Description of the task:
In the listing that follows, locate the line containing "er underveis –" and the line containing "rklarer Thomas". Retype exactly those two lines and every line between them, and nothing more.

Data:
========================================================================
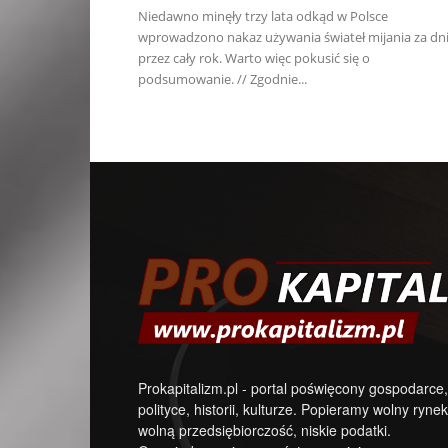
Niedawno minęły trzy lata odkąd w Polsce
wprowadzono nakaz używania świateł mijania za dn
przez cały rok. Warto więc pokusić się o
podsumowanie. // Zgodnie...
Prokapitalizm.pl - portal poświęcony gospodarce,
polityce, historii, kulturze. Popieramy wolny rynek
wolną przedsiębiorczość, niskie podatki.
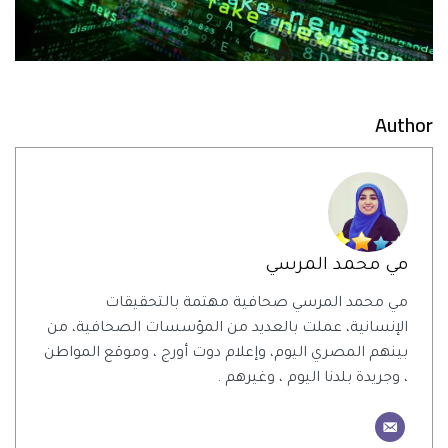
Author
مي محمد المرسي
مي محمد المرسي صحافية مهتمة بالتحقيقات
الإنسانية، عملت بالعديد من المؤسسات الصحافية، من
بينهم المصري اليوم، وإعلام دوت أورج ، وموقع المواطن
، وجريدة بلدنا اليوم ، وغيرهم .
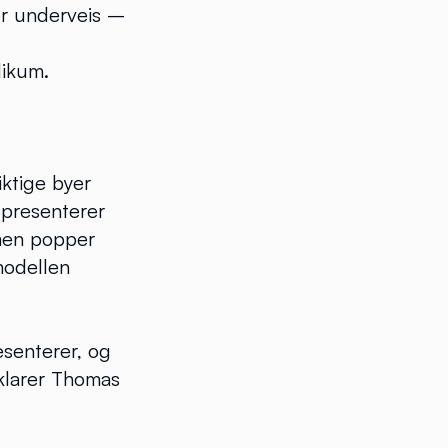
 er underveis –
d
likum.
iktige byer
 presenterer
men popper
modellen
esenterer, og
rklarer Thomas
========================================================================
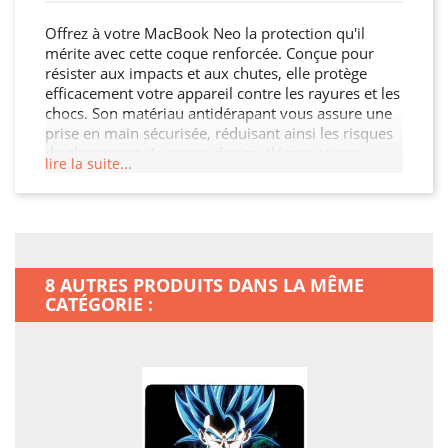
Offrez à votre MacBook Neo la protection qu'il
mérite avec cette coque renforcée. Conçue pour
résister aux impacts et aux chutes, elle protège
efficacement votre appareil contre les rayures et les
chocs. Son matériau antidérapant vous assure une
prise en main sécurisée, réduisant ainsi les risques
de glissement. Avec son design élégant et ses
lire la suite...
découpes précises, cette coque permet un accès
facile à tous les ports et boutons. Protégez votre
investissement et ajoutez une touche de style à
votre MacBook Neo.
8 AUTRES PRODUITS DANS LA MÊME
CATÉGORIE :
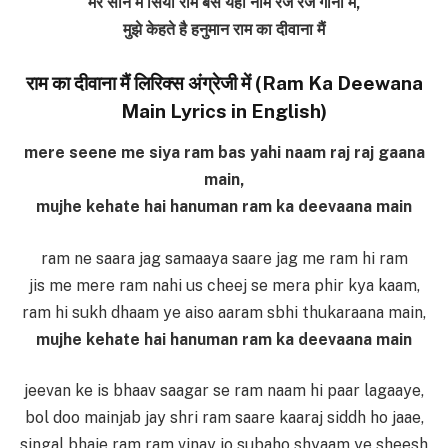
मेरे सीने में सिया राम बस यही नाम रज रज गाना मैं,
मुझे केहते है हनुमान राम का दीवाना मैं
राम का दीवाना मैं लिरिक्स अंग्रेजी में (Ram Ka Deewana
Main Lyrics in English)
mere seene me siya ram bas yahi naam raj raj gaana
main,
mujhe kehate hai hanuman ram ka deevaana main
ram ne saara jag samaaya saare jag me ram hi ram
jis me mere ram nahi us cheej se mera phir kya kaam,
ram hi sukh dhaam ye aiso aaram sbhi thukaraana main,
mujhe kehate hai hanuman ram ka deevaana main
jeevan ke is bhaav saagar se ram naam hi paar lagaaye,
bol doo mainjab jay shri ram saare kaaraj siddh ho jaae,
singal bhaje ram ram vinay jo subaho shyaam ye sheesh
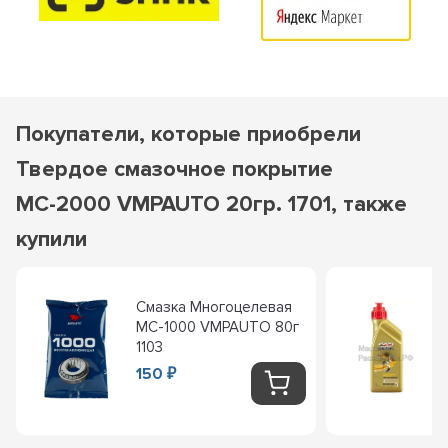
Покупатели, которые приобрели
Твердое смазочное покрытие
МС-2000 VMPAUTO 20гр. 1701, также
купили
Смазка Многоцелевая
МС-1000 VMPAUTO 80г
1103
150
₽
========================================================================
Your response:
 er underveis –
d
likum.
iktige byer
 presenterer
men popper
modellen
esenterer, og
rklarer Thomas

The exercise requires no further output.